A certain type of Chelsea fan gets his kicks out of crowing to his Manchester United counterparts that "there's only one England captain". It's John Terry, not Rio Ferdinand, so ner-ner and ha ha. Etc.
Well, yes, that's true. Unfortunately, it is rapidly becoming the only thing that supporters of Carlo Ancelotti's team have left to cling to, from a season in which United have outthought, out-lasted and outgunned them at every turn. The title is heading to Manchester and no one can claim that it is anything but deserved and well won.As the fight for the Premier League enters its last moments, Chelsea's candle is guttering out. They have been valiant in the last few months. But to use a boxing analogy, during the critical rounds of the fight, they have been beaten to every punch. (To use the vernacular idiom, during the last month, United have torn Chelsea several new ones.)
United need a single point to win their 19th League title and a world-class performance to win their fourth European Cup.

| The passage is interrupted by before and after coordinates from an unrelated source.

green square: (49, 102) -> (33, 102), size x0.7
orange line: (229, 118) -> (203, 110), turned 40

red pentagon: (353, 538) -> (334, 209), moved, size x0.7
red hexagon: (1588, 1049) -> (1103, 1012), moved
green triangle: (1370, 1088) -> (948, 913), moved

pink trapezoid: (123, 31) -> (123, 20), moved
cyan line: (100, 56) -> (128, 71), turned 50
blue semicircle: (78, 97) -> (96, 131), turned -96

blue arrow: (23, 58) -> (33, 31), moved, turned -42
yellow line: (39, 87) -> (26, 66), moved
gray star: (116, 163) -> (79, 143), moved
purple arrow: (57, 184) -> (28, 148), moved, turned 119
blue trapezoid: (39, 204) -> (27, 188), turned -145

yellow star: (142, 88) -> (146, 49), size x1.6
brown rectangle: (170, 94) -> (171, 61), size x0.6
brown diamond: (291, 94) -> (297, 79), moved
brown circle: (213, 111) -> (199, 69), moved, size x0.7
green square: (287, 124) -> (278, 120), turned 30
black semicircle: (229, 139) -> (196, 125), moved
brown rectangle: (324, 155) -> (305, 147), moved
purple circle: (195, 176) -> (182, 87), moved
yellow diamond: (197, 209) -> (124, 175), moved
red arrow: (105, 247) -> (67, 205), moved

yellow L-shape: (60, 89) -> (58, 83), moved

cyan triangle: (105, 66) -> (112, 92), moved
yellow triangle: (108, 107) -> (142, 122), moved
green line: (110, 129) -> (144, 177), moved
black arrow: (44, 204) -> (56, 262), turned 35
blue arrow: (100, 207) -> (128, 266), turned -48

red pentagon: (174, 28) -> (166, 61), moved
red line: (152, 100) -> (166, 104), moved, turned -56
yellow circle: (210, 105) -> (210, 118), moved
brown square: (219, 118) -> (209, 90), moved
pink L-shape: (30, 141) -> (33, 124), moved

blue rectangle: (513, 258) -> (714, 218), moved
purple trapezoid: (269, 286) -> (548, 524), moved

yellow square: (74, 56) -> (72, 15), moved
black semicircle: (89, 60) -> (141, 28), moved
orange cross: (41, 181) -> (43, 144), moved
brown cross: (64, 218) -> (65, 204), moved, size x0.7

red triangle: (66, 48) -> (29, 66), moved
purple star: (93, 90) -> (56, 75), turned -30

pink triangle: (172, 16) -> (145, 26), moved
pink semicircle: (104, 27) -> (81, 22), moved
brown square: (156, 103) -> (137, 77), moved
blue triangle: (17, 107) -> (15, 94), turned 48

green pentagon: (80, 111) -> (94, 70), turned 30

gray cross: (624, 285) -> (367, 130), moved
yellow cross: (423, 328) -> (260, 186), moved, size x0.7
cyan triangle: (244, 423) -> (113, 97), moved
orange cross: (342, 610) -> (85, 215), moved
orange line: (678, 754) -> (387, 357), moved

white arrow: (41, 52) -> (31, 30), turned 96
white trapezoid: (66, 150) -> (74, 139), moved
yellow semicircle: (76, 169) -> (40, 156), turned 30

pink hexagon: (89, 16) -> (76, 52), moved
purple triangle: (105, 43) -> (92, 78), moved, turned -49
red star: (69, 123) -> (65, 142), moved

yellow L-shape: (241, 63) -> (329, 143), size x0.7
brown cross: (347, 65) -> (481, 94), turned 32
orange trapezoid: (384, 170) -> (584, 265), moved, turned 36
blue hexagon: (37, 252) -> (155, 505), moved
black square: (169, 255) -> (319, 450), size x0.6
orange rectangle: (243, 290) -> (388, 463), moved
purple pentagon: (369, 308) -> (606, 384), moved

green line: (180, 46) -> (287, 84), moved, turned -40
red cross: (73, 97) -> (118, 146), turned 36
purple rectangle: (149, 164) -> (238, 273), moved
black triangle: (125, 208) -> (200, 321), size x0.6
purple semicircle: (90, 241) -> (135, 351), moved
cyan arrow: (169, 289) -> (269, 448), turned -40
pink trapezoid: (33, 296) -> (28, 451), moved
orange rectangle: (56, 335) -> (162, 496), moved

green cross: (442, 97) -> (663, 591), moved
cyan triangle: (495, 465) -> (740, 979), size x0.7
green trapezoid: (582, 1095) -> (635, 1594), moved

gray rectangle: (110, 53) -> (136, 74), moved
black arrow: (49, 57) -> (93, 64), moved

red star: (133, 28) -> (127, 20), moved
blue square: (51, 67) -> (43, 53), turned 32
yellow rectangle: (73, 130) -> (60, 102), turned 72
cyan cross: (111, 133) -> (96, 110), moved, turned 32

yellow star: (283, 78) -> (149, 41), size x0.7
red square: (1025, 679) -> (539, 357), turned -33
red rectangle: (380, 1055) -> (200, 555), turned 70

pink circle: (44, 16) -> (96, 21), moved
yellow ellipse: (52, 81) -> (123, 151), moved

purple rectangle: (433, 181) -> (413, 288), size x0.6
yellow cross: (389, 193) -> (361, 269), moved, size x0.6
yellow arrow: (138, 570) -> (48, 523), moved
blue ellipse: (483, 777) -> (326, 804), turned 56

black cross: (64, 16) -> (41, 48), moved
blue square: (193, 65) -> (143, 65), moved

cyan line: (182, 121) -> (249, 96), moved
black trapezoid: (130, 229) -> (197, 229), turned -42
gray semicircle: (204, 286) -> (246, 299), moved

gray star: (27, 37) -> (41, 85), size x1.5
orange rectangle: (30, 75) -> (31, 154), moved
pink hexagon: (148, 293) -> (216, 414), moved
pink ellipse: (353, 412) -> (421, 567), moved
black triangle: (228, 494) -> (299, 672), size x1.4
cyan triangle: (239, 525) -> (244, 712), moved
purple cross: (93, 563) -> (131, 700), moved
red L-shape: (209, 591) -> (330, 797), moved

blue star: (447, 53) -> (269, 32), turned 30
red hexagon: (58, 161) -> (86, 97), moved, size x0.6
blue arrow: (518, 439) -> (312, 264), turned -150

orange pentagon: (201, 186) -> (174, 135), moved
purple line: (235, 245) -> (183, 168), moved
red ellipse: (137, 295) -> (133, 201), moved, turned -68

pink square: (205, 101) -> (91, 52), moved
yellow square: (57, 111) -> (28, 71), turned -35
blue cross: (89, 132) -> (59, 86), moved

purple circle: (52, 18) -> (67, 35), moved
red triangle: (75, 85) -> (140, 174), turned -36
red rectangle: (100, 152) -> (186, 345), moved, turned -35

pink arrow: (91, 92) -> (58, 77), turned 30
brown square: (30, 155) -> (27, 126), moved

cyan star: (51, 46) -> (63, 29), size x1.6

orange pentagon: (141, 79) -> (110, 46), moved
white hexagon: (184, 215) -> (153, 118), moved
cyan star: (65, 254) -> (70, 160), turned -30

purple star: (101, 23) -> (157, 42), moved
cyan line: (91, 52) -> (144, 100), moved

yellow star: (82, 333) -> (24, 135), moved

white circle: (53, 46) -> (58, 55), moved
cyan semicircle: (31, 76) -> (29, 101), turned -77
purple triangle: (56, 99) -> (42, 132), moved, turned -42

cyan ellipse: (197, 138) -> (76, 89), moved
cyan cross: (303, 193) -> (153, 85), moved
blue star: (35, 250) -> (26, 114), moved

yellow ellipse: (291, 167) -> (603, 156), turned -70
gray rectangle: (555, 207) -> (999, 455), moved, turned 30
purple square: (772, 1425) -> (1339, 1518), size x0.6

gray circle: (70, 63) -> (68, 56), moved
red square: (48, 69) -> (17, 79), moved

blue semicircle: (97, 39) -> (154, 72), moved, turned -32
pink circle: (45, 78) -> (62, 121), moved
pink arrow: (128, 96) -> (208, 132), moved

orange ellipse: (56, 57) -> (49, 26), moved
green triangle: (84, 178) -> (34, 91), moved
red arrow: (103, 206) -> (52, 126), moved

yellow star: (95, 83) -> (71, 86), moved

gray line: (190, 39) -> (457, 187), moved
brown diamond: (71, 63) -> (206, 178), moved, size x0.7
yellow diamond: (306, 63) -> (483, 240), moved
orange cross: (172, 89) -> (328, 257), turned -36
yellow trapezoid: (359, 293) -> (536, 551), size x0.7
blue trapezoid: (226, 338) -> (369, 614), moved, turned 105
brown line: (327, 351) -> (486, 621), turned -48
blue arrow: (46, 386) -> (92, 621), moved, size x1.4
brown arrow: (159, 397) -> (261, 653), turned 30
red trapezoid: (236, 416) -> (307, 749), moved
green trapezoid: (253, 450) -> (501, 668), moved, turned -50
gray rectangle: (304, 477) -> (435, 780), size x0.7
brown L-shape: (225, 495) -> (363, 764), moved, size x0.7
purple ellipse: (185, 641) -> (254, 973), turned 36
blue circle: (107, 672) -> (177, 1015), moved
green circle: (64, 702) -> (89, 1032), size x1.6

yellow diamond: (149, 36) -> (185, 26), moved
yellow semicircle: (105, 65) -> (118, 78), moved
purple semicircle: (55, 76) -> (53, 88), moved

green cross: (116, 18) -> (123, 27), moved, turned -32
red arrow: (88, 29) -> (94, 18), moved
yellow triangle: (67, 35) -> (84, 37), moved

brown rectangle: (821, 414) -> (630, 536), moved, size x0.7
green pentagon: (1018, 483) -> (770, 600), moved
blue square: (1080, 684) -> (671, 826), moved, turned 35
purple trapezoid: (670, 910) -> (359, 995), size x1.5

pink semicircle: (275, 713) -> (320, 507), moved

They are in that position largely thanks to a series of three victories over Chelsea, played in 32 days since the first leg of their Champions League quarter-final at Stamford Bridge on April 6. The aggregate score in those three games: 5-2 to Sir Alex Ferguson's men. Had United converted their wealth of chances yesterday, that accumulated scoreline might have contained an even heftier dose of OUCH.
Yesterday captured in microcosm the slender but telling superiority United have enjoyed over their rivals during the last month. As the decent Ancelotti had the grace and balls to acknowledge in his post-match comments, United have been the better team. His men have come second in every area: from front to back; from pitch to dugout.
It was clear yesterday from the very first minute, when David Luiz mistook the task of defending a through-ball from Ji-Sung Park for a request to perform some of the improv physical
comedy his gorgeous, clownlike hair suggests.
He marked the Old Trafford turf with the heavy indentations of his Brazilian buttocks and Javier Hernandez kept a straight face long enough to tuck the ball beyond Petr Cech. Before anyone had really worked out what was going on, Chelsea were a goal down.
Poor Luiz. He has been a joy to watch since he made his debut in February. But he looked like a total pillock yesterday. What a place for a meltdown. Old Trafford crowds this season have been used to seeing imperious, almost impervious defending, led by Ferdinand and Nemanja Vidic, and ably assisted by Jonny Evans and Chris Smalling.
All four United centre-backs finished the match yesterday: a wall of tall, powerful men, each standing over six feet tall. They are the present and the future of the club and as a unit they comprise arguably the strongest quartet of centre-backs Ferguson has had in his squad together at one time. They have been the foundation of United's domestic and European campaigns.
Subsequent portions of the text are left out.